_EXERCISE DIRECTIONS_:
After locating the line containing "colaboración con el Gobierno de", restate that line and each one after it exactly, through the last line of the material.
··· DATA EXTRACTS ···
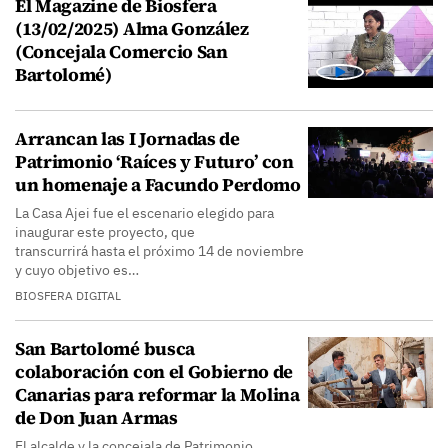
El Magazine de Biosfera
(13/02/2025) Alma González
(Concejala Comercio San
Bartolomé)
Arrancan las I Jornadas de
Patrimonio ‘Raíces y Futuro’ con
un homenaje a Facundo Perdomo
La Casa Ajei fue el escenario elegido para
inaugurar este proyecto, que
transcurrirá hasta el próximo 14 de noviembre
y cuyo objetivo es…
BIOSFERA DIGITAL
San Bartolomé busca
colaboración con el Gobierno de
Canarias para reformar la Molina
de Don Juan Armas
El alcalde y la concejala de Patrimonio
···
_RESPONSE TO THIS EXERCISE_:
colaboración con el Gobierno de
Canarias para reformar la Molina
de Don Juan Armas
El alcalde y la concejala de Patrimonio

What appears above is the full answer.